Todd is also perceptive in terms of what needs to be played, and he impeccably tailors a show to this lighter than usual but extremely attentive and appreciative crowd. My friend Pumpkin made a comment when she saw the set list I posted, saying that it looked ‘dreamy,’ and I told her that I would likely steal that descriptor. And I am. Because it’s true. Every night with Todd is different, every night is top-notch, and each has its own character; this one is dreamy. If the show at Vista 222 matched the scene and the crowd with a set that was expansive and jubilant, our foggy little town is treated to a show that feels so intimate, cozy, and dreamy. 

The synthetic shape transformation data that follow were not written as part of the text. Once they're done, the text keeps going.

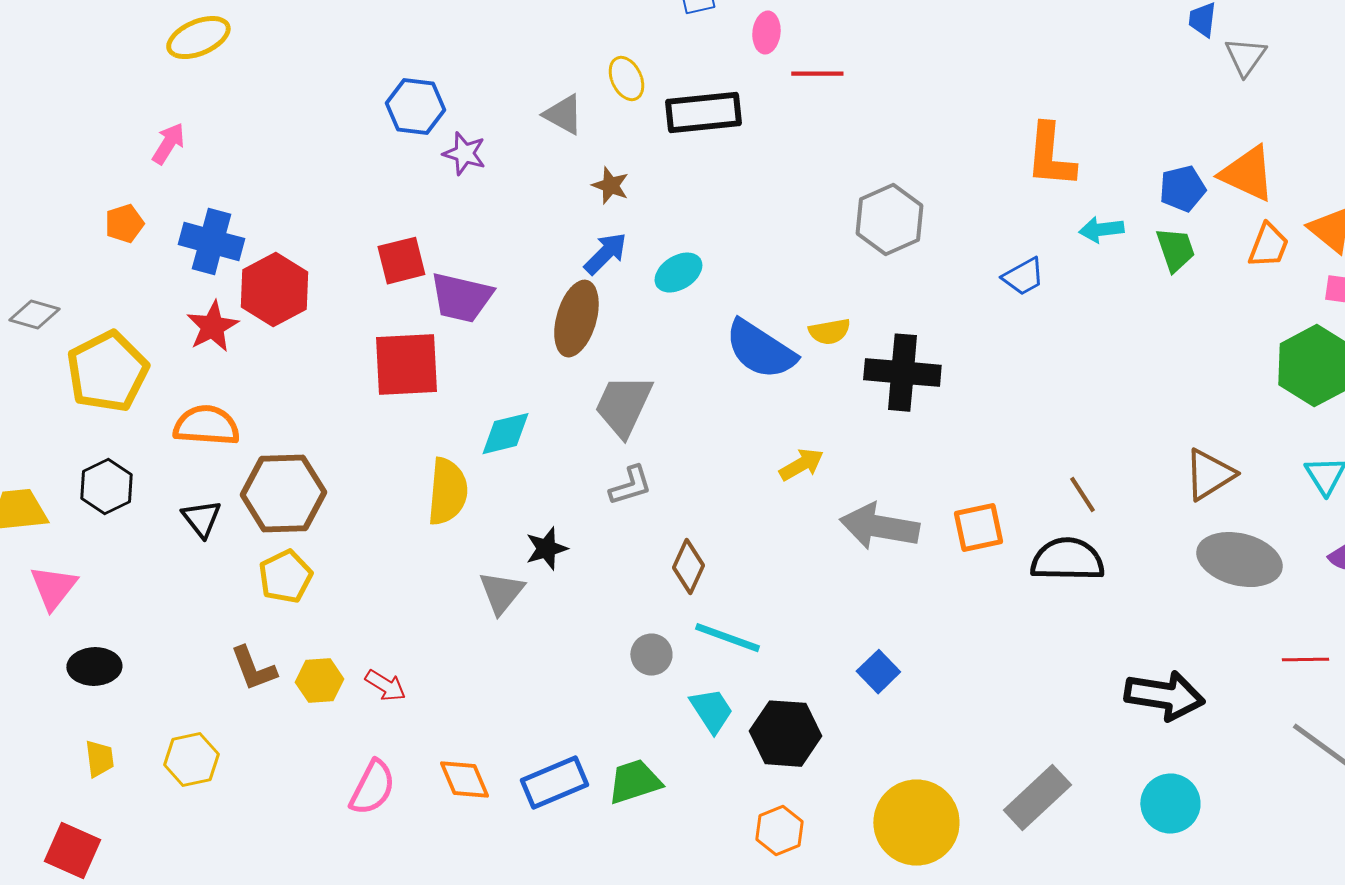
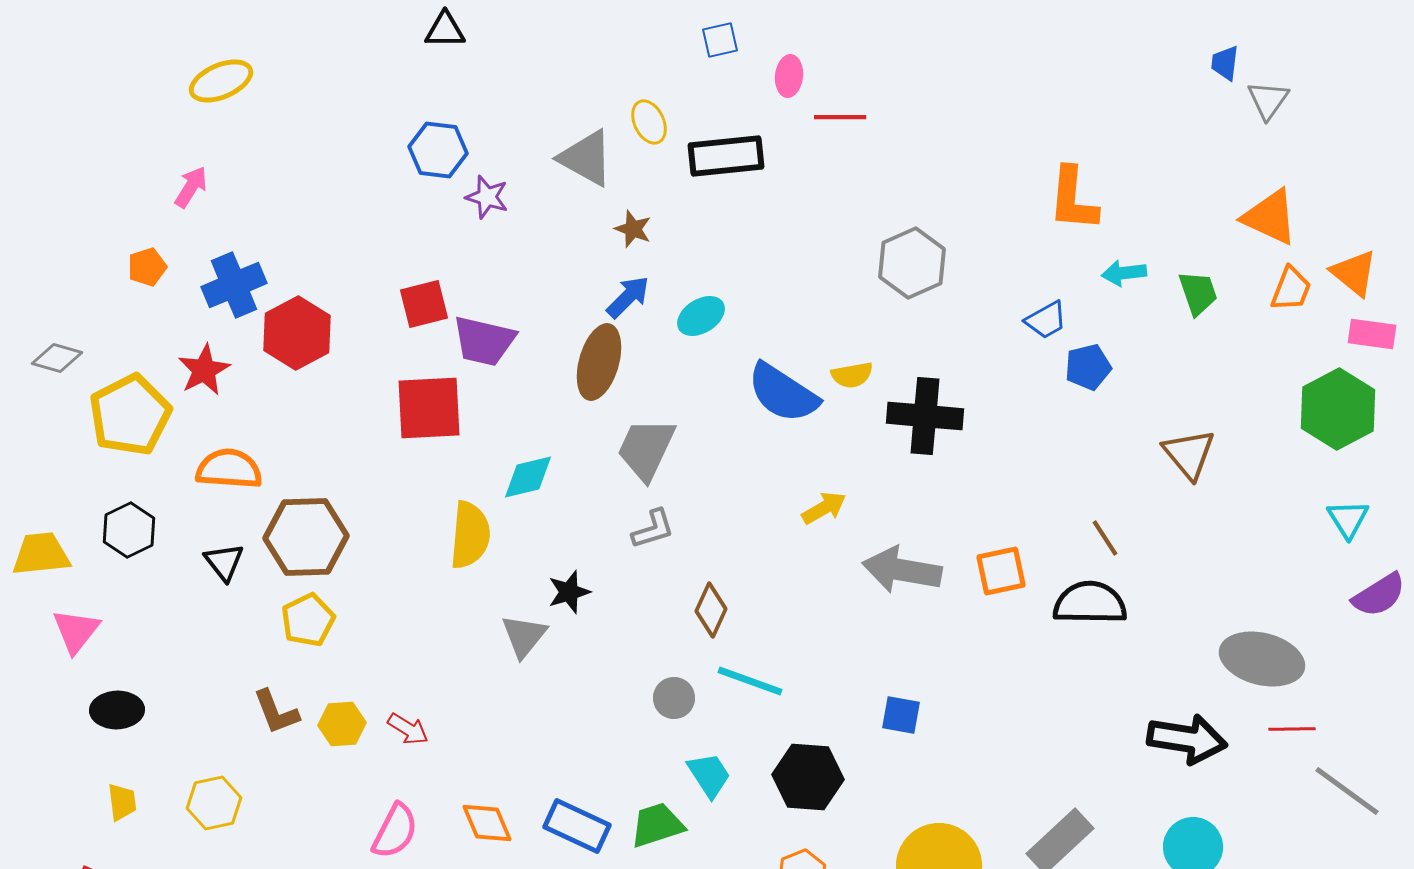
gray triangle: (563, 115) -> (586, 158), size x1.4
blue pentagon: (1182, 189) -> (1088, 367), moved
blue cross: (211, 242) -> (234, 285), turned -38
red star: (212, 327) -> (204, 370), moved
brown triangle: (1209, 475) -> (1189, 454), moved, turned -38
gray ellipse: (1239, 560) -> (1262, 659), moved
red line: (1305, 660) -> (1292, 729), moved
blue square: (878, 672) -> (901, 715), turned -36
cyan trapezoid: (711, 711) -> (709, 775), moved
blue rectangle: (554, 783) -> (577, 826), turned 48

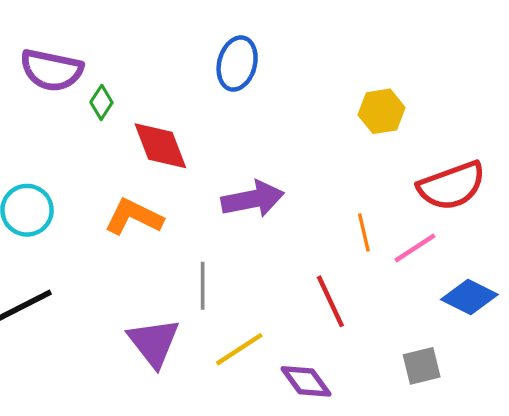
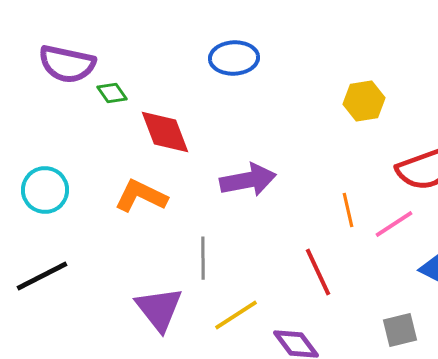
blue ellipse: (237, 64) -> (234, 58), turned 72
green diamond: (101, 102) -> (112, 93), turned -68

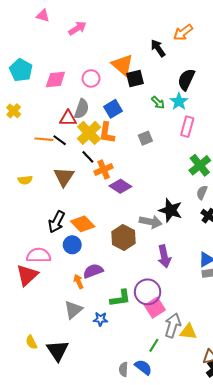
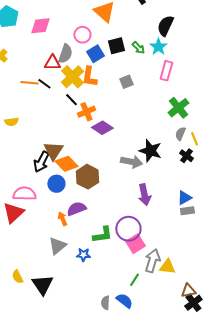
pink circle: (91, 78) -> (82, 35), moved
black square: (135, 78) -> (116, 46), moved
brown triangle: (64, 177) -> (53, 151), moved
brown hexagon: (123, 238) -> (87, 177), moved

With people heading down to Hangtown next weekend in the audience, we get a good dose of Railroad Earth songs to get things going (after an always welcome Where Songs Begin opener) including a fun Dandelion Wine and Good Life.

I’m always excited to see the harp come out, and this time it is accompanied by a pop quiz to the audience about the rising cost of harmonicas, which I definitely failed (about $105 for two recently, in case you’re wondering). Well, I’m glad he invested in them because the harmonica is key on the next two songs; Spacey Johnny is where the show really takes off for me and the full-on dreaminess begins. It is followed by one of my all-time favorites, the first Railroad Earth song I ever heard and one that immediately provided a transformative experience and made me understand something I was going through at that very moment, Seven Story Mountain. All the times I’ve seen Todd solo it’s rare that I’ve heard this one. Getting it here at the home town show is meaningful and fills my heart.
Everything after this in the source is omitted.